Time:2015/9/24 7:09:30

Ethylene chlorohydrin Rats


A 1-hour exposure to 4 ppm was not lethal to rats (Ambrose, 1950). Goldblatt (1944) reported that a single 15-minute exposure of rats (gender and strain not specified) to ethylene chlorohydrin (0.003 g/L; equivalent to ~840 ppm) was not lethal. Goldblatt noted that exposed rats exhibited signs of caused discomfort, eye closure, and nasal irritation but it was unclear as to whether or not these observations pertained to all rats or just those more severely affected.


Ethylene chlorohydrin Mice


A 120-minute exposure of mice (gender and strain not specified) to 0.001 g ethylene chlorohydrin/L (~280 ppm) was not lethal (Goldblatt, 1944).


Ethylene chlorohydrin Guinea pigs


A single 30-minute exposure to 0.003 g/L (~840 ppm) or a 55-minute exposure to 0.005g/L (~1406 ppm) was not lethal to guinea pig (only 1 animal/ exposure) (Goldblatt, 1944).
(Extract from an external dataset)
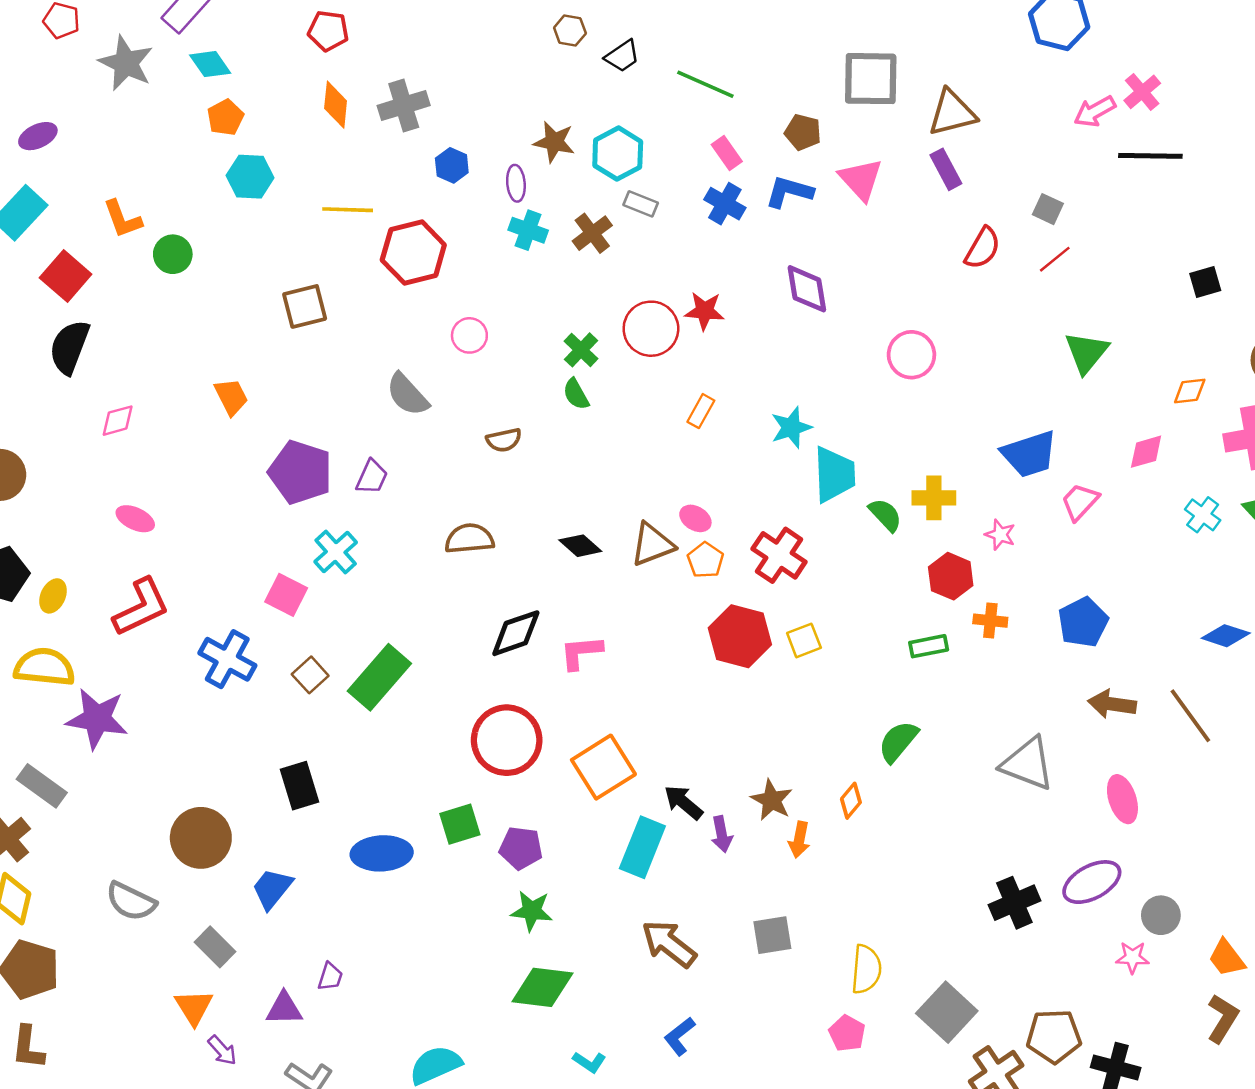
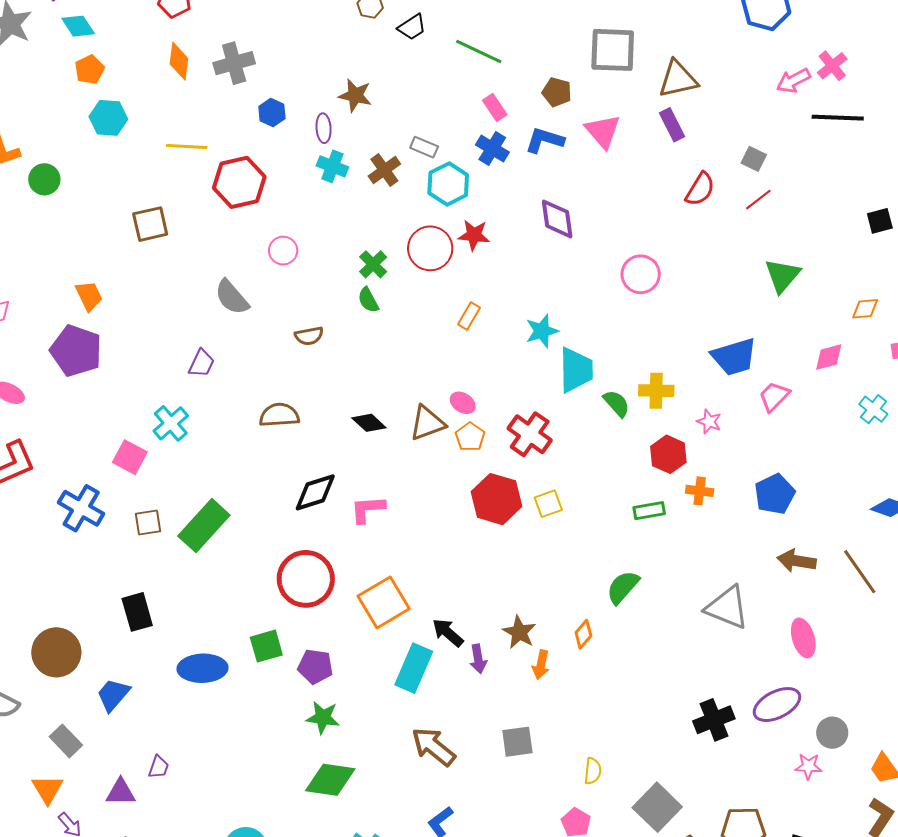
cyan hexagon: (618, 154) -> (448, 184), moved
purple pentagon: (300, 472) -> (76, 351), moved
brown square: (310, 675) -> (148, 523), turned 32
yellow semicircle: (866, 969) -> (593, 771), size x0.7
Ethylene chlorohydrin Cats


Goldblatt (1944) reported that cats (no details provided regarding gender, breed, number of animals, etc.) inhaling ethylene chlorohydrin at concentrations of 10-15 mg/L (2,800-4,200 21 ppm) for several hours showed no effects on blood pressure and no signs of respiratory disturbances regardless of whether the exposure was via a tracheal cannula or through the nasal passages.
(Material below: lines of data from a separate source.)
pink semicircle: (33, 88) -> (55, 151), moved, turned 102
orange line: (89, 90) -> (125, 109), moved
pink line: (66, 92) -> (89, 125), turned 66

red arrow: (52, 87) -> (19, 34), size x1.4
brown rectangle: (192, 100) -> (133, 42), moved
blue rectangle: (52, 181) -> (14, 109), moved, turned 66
Ethylene chlorohydrin Rabbits


Similar to the findings in cats, Goldblatt (1944) also reported that inhalation of ethylene chlorohydrin (same exposures as for cats; see Section 3.2.4) by rabbits (no specifics available regarding gender, strain, age, etc.) had no apparent effect on blood pressure or respiration.
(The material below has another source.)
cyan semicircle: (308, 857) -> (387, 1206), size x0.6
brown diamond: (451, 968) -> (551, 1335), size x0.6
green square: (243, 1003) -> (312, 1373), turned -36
Summary of Nonlethal Toxicity in Animals


Available data do not precisely characterize the dose-response relationship for nonlethal effects of exposure to ethylene chlorohydrin vapor. Most studies were conducted as lethality assays and, although identifying some exposures as nonlethal, do not provide detailed information on the nature or severity of the effects (if any) that occurred at these exposures.Generally, the exposure-response relationship is poorly defined.